This week was very spiritual and I learned alot. But I feel like it doesn't make for as good of a letter to just say the words that other people have said, but i'll try my best.
Thank you so much for the package! How sweet. so dang cute. Muchas gracias por los pictures tambien!! Almost forgot what you guys looked like. ;) and your words of encouragement. I'm so impressed by all your experiences and absolutely love the quotes and scriptures you share. and the funny stories too. its all good!
Oh on Saturday I only said like 11 english words all day. The rest in espanol!

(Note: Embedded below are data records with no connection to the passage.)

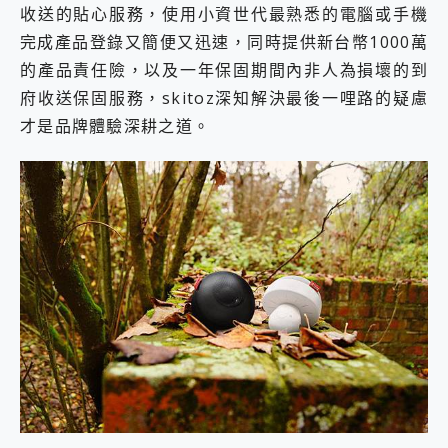
收送的貼心服務，使用小資世代最熟悉的電腦或手機
完成產品登錄又簡便又迅速，同時提供新台幣1000萬
的產品責任險，以及一年保固期間內非人為損壞的到
府收送保固服務，skitoz深知解決最後一哩路的疑慮
才是品牌體驗深耕之道。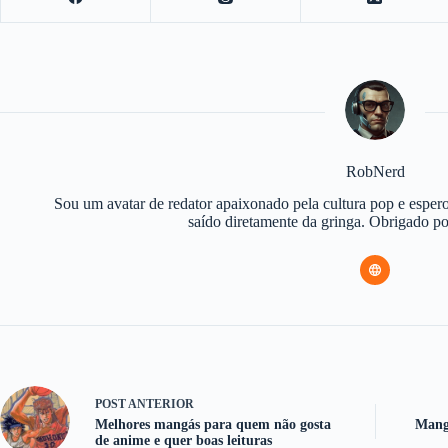
RobNerd
Sou um avatar de redator apaixonado pela cultura pop e espero
saído diretamente da gringa. Obrigado 
POST
ANTERIOR
Melhores mangás para quem não gosta
Mangá
de anime e quer boas leituras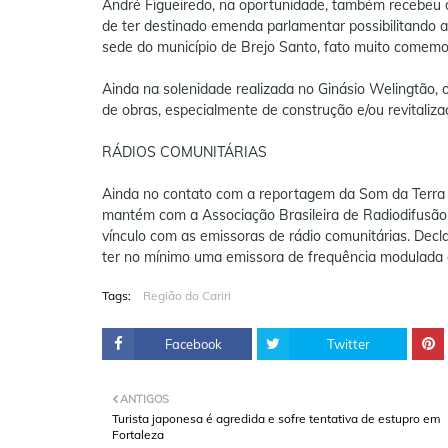
André Figueiredo, na oportunidade, também recebeu d
de ter destinado emenda parlamentar possibilitando
sede do município de Brejo Santo, fato muito comemo
Ainda na solenidade realizada no Ginásio Welingtão, 
de obras, especialmente de construção e/ou revitaliz
RÁDIOS COMUNITÁRIAS
Ainda no contato com a reportagem da Som da Terra F
mantém com a Associação Brasileira de Radiodifusão C
vínculo com as emissoras de rádio comunitárias. Declar
ter no mínimo uma emissora de frequência modulada 
Tags:
Região do Cariri
Facebook
Twitter
ANTIGOS
Turista japonesa é agredida e sofre tentativa de estupro em
Fortaleza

So my companera is literally the best ever. We had companionship interviews with a member of the branch presidency and he said he has never seen a companionship so equally matched in abilities and balanced. I know I am so dang lucky that Hermana Bendorf is such a hard worker with a powerful testimony! and hilarious. If this is what marriage is like, I'm stoked! but anyway whenever we go to the bathroom we time each other to see how fast we can go. and the unit of measurement isn't minutes and seconds but instead the first vision in spanish. "vi una columna de luz...." and when we come out we ask "how long was that?" and then answer "three first visions long!" And so the other day we were headed to the bathroom and I was standing outside reciting the first vision really, quite loudly so that she could maybe hear it, i don't know. and I look down the hall and there is an elder in a classroom watching me. so I freeze and stop reciting. and then he starts whispering the next lines (probably because he thought I forgotten what comes next) "hasta descansar sobre...hasta descansar sobre" I know you guys don't know spanish, but just whisper that over and over so you can imagine what it sounds like. Then someone else in the class said "SOMEONE'S SPEAKING SLYTHERIN IN HERE!" so funny, I hope this made sense to you and I explained it clearly. probably not.
i guess I will just have to explain it to you ......OVER THE PHONE WHEN I CALL HOME NEXT MONDAY. wow. I absolutely cannot believe I will be headed for Argentina. There's still so much to do/learn. But I am so excited to start doing what we have been practicing so much. I just love Spanish, and love helping people, and love this gospel! (but probably will call between 8-11am Utah time March 23) huge time gap to be safe.
Elder Cook came and spoke to us Tuesday. It was fantastic. I was in the choir that night [believe it or not. but my companion has the best voice ever and loves it, so i go] He walked into the room and I could just feel the power. My heart was swelling and warm, and I knew he was a man called of God to be a special witness of our Savior and this great work. I just felt like crying I didn't want to sing on camera! He told us we are the message. Because of our lives, the way we exemplify the gospel standards. because of our love and concern for others. people are just going to be drawn to us. I thought of the quote "Preach the gospel at all times and when necessary use words". When he left the building, the entire MTC stood up and didn't say a word until he exited. Wow, I wish you could have been there to witness what a powerful moment it was. All of these people standing still in silence, not fussing with their bags, or trying to leave as quickly as possible. What great respect. It reminded me of 3 Ne 11:8 when Christ first comes down and the people durst not speak a word. Elder Cook also said "I know He lives. I know the voice of the Lord. by experiences too sacred to share". How comforting to have a witness testify so boldly that these things are real and true.
Sister Jean Stevens (primary counselor) spoke in Relief Society yesterday, and her husband said "as a missionary everyday is Christmas! because we get to give the best gift of happiness in the gospel". Hermana Bendorf and I love that. And one more quote from Sacrament meeting "to call to repentance is not to chastise, but a beckoning to be more than we are."
And like Elder Cook, I too am a special witness of Christ. I know He lives and loves me. and that all that is hard, and ugly and unfair in this world can be made right through His Atonement. My life is indebted to Him, and the least I can do is give every second of 18 months focus on others as He did. I'm grateful for the chance I have to be more than I am now, and for the hope it gives me to know I am sealed to my family. I am so grateful for the correct principles my parents taught me in my youth, and for their undeviating faith.
Sorry for the Preaching! I love you so much, I'm grateful that my life has crossed paths with so many wonderful people.